Re-use PyArrow memory via PyCall #92

Moelf · 2020-12-29T01:02:48Z

Hi @quinnj , thank you for just willing to consider this wild attempt! The only pkg you need to re-create is PyArrow and awkward-1.0 on the python side and PyCall.jl on Julia side.

Create example arr:

julia> using PyCall

julia> ak = pyimport("awkward");

julia> arr = ak.Array(py"[[1,2,3], [], [4,5]]")
PyObject <Array [[1, 2, 3], [], [4, 5]] type='3 * var * int64'>

julia> arr.layout
PyObject <ListOffsetArray64>
    <offsets><Index64 i="[0 3 3 5]" offset="0" length="4" at="0x0000037ff330"/></offsets>
    <content><NumpyArray format="l" shape="5" data="1 2 3 4 5" at="0x000003a256a0"/></content>
</ListOffsetArray64>

Then you can get an pyarrow object via:

julia> arr_arrow = ak.to_arrow(arr)
PyObject <pyarrow.lib.ListArray object at 0x7f2144343048>
...
..

julia> @time [Int64[x...] for x in arr]
  0.034800 seconds (38.72 k allocations: 2.031 MiB)
3-element Array{Array{Int64,1},1}:
 [1, 2, 3]
 []
 [4, 5]

Currently the fastest / least copy method of re-using as been:

function view_ak(arr)
    c = PyArray(arr.layout."content")
    o = PyArray(arr.layout."offsets")
    @views [c[o[i]+1:o[i+1]] for i in 1:length(o)-1]
end

julia> @time view_ak(arr)
  0.000089 seconds (37 allocations: 1.609 KiB)
3-element Array{SubArray{Int64,1,PyArray{Int64,1},Tuple{UnitRange{Int64}},false},1}:
 [1, 2, 3]
 0-element view(::PyArray{Int64,1}, 4:3) with eltype Int64
 [4, 5]

The text was updated successfully, but these errors were encountered:

sa- · 2020-12-29T15:16:32Z

This looks super interesting. I've been working to find a way to reuse c++ memory in Julia but I've been running into some roadblocks. Once we do this, it should be possible to use all of c++'s arrow functionality including their crazy fast parquet reader and gandiva, and then create a very performant arrow based DataFrame library on top of it.
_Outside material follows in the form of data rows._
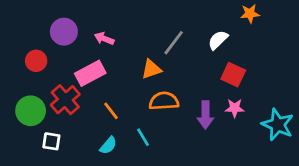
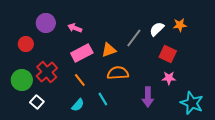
orange star: (250, 14) -> (180, 25), moved
gray line: (174, 43) -> (134, 38), moved
pink rectangle: (90, 73) -> (82, 53), moved
purple arrow: (205, 115) -> (148, 97), moved
cyan star: (278, 125) -> (192, 103), moved
white square: (51, 141) -> (37, 102), turned 32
@Moelf Are you familiar with c++?

quinnj · 2021-04-14T05:29:03Z

Sorry for the slow response here, but here's one way we could convert between the awkward array and a Julia array:

julia> off = Arrow.Offsets(UInt8[], arr.layout.offsets)
3-element Arrow.Offsets{Int64}:
 (1, 3)
 (4, 3)
 (4, 5)

julia> @time list = Arrow.List{Vector{Int64}, Int64, typeof(arr.layout.content)}(UInt8[], Arrow.ValidityBitmap(UInt8[], 1, 0, 0), off, arr.layout.content, arr.__len__(), nothing)
  0.000102 seconds (64 allocations: 3.422 KiB)
3-element Arrow.List{Vector{Int64}, Int64, Vector{Int64}}:
 [1, 2, 3]
 0-element view(::Vector{Int64}, 4:3) with eltype Int64
 [4, 5]

I'm by no means a PyCall.jl expert, so it's unclear to me if, when we do arr.layout.offsets, a copy of the data is made; judging from the allocations in the @time invocation, I'd guess that a copy is being made. There's perhaps a PyCall.jl incantation to avoid making a copy, which would be ideal. Otherwise, perhaps there's a way to get an actual pointer to the awkward offsets/content arrays which we could unsafe_wrap to avoid allocating.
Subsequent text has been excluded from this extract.